Tema serta sistem pemilihan di tingkat provinsi serta berbagai persyaratan yang diajukan sebagai prasyarat pemilihan putri sebagian sudah tidak relevan dengan perkembangan zaman saat ini. Wawasan, penampilan menarik, bakat, kemampuan berbahasa Inggris, memang sudah seharusnya dimiliki oleh seorang calon kontestan. Dalam hal ini, yang perlu menjadi bahan koreksi adalah, seperti apa persepsi kita terhadap gelar “putri”? apakah brand yang disematkan untuk “calon putri” sudah relevan dengan kondisi ril perempuan Indonesia saat ini?. Memasukkan krtiteria tinggi badan dan berpenampilan menarik secara tidak langsung telah menutup akses bagi perempuan “di bawah standar” untuk berpartisipasi dalam ajang tersebut. Selain itu kemasan acara yang dibuat glamor dan ekslusif, hanya meninggalkan kesan bahwa gambaran mengenai kiprah “putri” mutlak memiliki kesempurnaan seperti apa yang ditampilkan. Kegiatan pemilihan putri sejagad jangan hanya mengadopsi tema besar acara serupa yang diselenggarakan di luar negeri, perlu penyesuaian tema dan kriteria pemilihan yang lebih selektif.

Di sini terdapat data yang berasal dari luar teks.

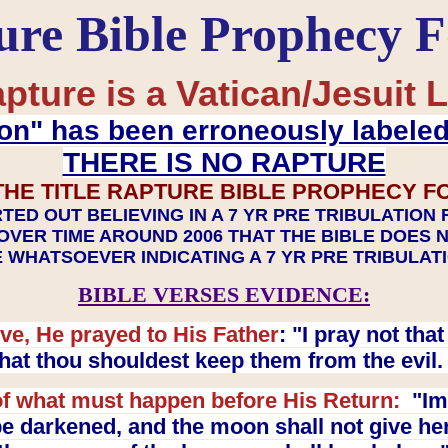
ure Bible Prophecy 
pture is a Vatican/Jesuit L
on" has been erroneously labele
THERE IS NO RAPTURE
THE TITLE RAPTURE BIBLE PROPHECY F
TED OUT BELIEVING IN A 7 YR PRE TRIBULATION
OVER TIME AROUND 2006 THAT THE BIBLE DOES 
 WHATSOEVER INDICATING A 7 YR PRE TRIBULA
BIBLE VERSES EVIDENCE:
ve, He prayed to His Father
: "I pray not th
 that thou shouldest keep them from the evil
f what must happen before His Return:
"Imm
e darkened, and the moon shall not give her l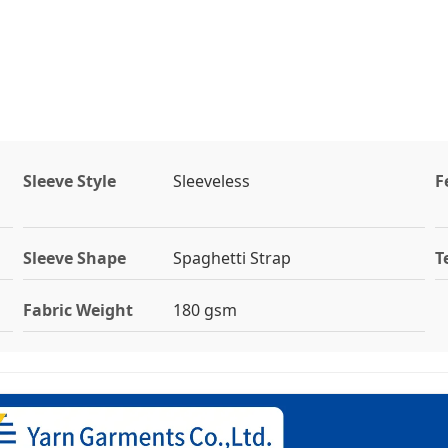
Sleeve Style
Sleeveless
F
Sleeve Shape
Spaghetti Strap
T
Fabric Weight
180 gsm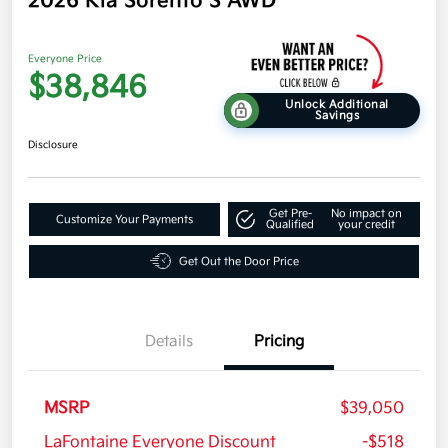
2026 Kia Sorento S AWD
Everyone Price
$38,846
Unlock Additional
Savings
Disclosure
Get Pre-
No impact on
Customize Your Payments
Qualified
your credit
Get Out the Door Price
Details
Pricing
MSRP
$39,050
LaFontaine Everyone Discount
-$518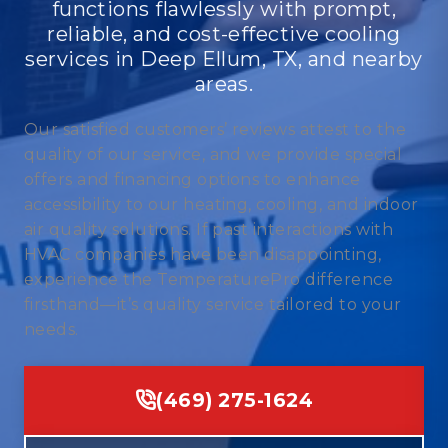
functions flawlessly with prompt,
reliable, and cost-effective cooling
services in Deep Ellum, TX, and nearby
areas.
Our satisfied customers’ reviews attest to the
quality of our service, and we provide special
offers and financing options to enhance
accessibility to our heating, cooling, and indoor
air quality solutions. If past interactions with
HVAC companies have been disappointing,
experience the TemperaturePro difference
firsthand—it’s quality service tailored to your
needs.
(469) 275-1624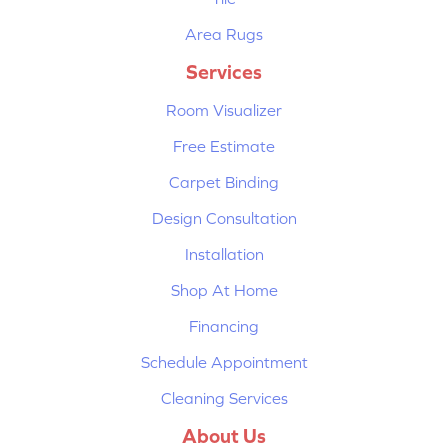
Area Rugs
Services
Room Visualizer
Free Estimate
Carpet Binding
Design Consultation
Installation
Shop At Home
Financing
Schedule Appointment
Cleaning Services
About Us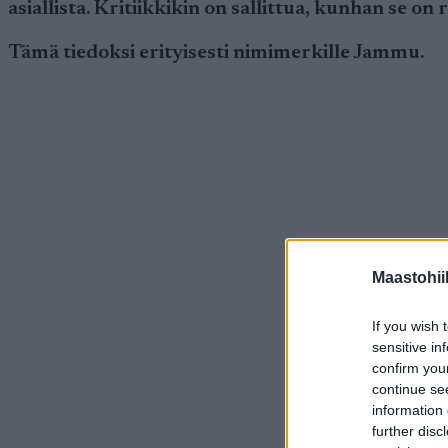
asiallista. Kritiikkikin on sallittua, kunhan se on
Tämä tiedoksi erityisesti nimimerkille Jammu.
Maastohii
If you wish 
sensitive in
confirm you
continue se
information 
further disc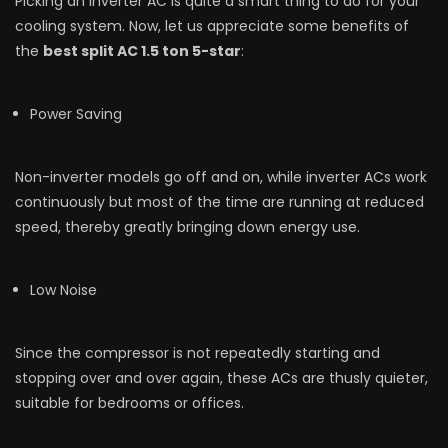
Picking an inverter AC is quite a smart thing to do for your
cooling system. Now, let us appreciate some benefits of
the
best split AC 1.5 ton 5-star
:
Power Saving
Non-inverter models go off and on, while inverter ACs work
continuously but most of the time are running at reduced
speed, thereby greatly bringing down energy use.
Low Noise
Since the compressor is not repeatedly starting and
stopping over and over again, these ACs are thusly quieter,
suitable for bedrooms or offices.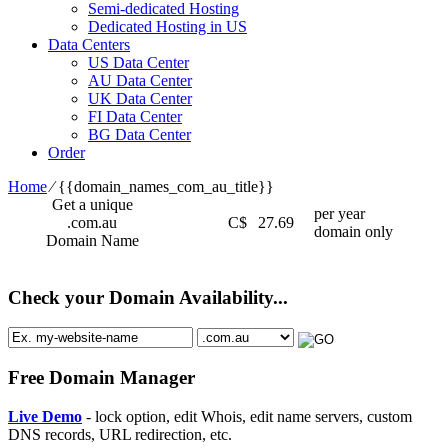
Semi-dedicated Hosting
Dedicated Hosting in US
Data Centers
US Data Center
AU Data Center
UK Data Center
FI Data Center
BG Data Center
Order
Home
⁄
{{domain_names_com_au_title}}
Get a unique
per year
.com.au
C$
27.69
domain only
Domain Name
Check your Domain Availability...
Free Domain Manager
Live Demo
- lock option, edit Whois, edit name servers, custom
DNS records, URL redirection, etc.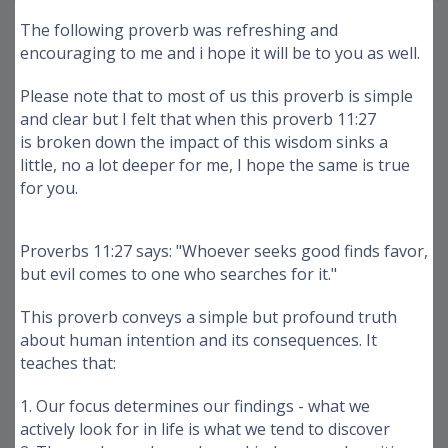
The following proverb was refreshing and
encouraging to me and i hope it will be to you as well.
Please note that to most of us this proverb is simple
and clear but I felt that when this proverb 11:27
is broken down the impact of this wisdom sinks a
little, no a lot deeper for me, I hope the same is true
for you.
Proverbs 11:27 says: "Whoever seeks good finds favor,
but evil comes to one who searches for it."
This proverb conveys a simple but profound truth
about human intention and its consequences. It
teaches that:
1. Our focus determines our findings - what we
actively look for in life is what we tend to discover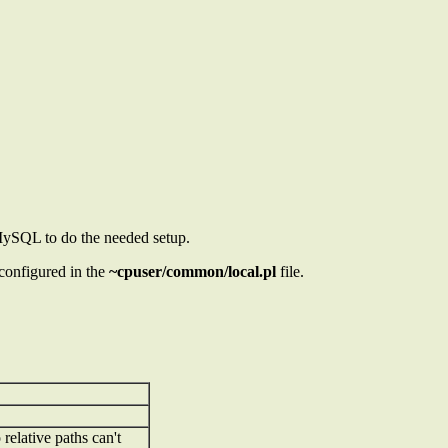
 MySQL to do the needed setup.
 configured in the
~cpuser/common/local.pl
file.
relative paths can't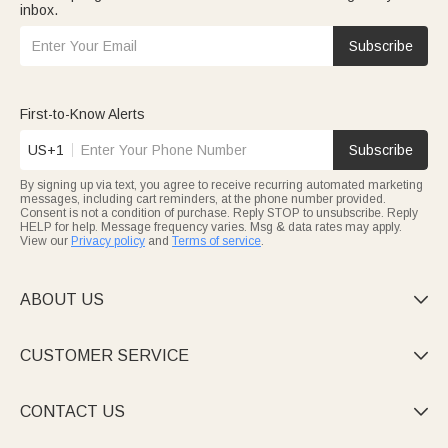
inbox.
Subscribe
First-to-Know Alerts
US+1
Subscribe
By signing up via text, you agree to receive recurring automated marketing
messages, including cart reminders, at the phone number provided.
Consent is not a condition of purchase. Reply STOP to unsubscribe. Reply
HELP for help. Message frequency varies. Msg & data rates may apply.
View our
Privacy policy
and
Terms of service
.
ABOUT US

CUSTOMER SERVICE

CONTACT US
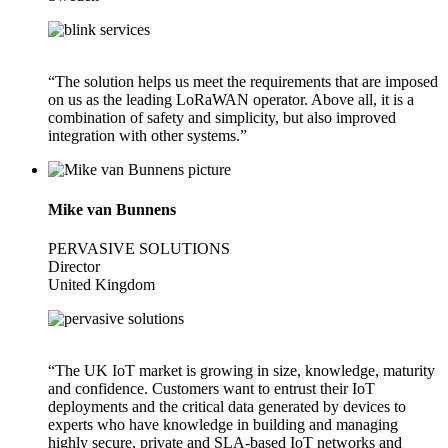
“The solution helps us meet the requirements that are imposed
on us as the leading LoRaWAN operator. Above all, it is a
combination of safety and simplicity, but also improved
integration with other systems.”
Mike van Bunnens
PERVASIVE SOLUTIONS
Director
United Kingdom
“The UK IoT market is growing in size, knowledge, maturity
and confidence. Customers want to entrust their IoT
deployments and the critical data generated by devices to
experts who have knowledge in building and managing
highly secure, private and SLA-based IoT networks and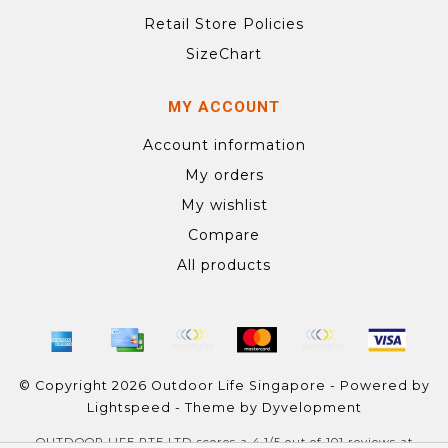
Retail Store Policies
SizeChart
MY ACCOUNT
Account information
My orders
My wishlist
Compare
All products
© Copyright 2026 Outdoor Life Singapore - Powered by
Lightspeed
- Theme by
Dyvelopment
OUTDOOR LIFE PTE LTD
scores a
4.1
/
5
out of
101
reviews at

Acara pemilihan putri sejagad perlu melakukan terobosan baru dalam proses seleksi. Generasi muda khususnya kaum perempuan yang berperan aktif dalam kegiatan sosial, pendidikan, lingkungan dan kemasyarakatan perlu mendapat apresiasi dengan memberikan peluang bagi mereka untuk berkontribusi dalam pemilihan putri sejagad. Apabila kegiatan sosial yang dilakukan pemenang kontes putri sejagad hanya menjadi agenda tahunan selama masa jabatan putri berjalan, maka bisa dikatakan kegiatan seperti ini hanya menciptakan “putri tahunan” saja.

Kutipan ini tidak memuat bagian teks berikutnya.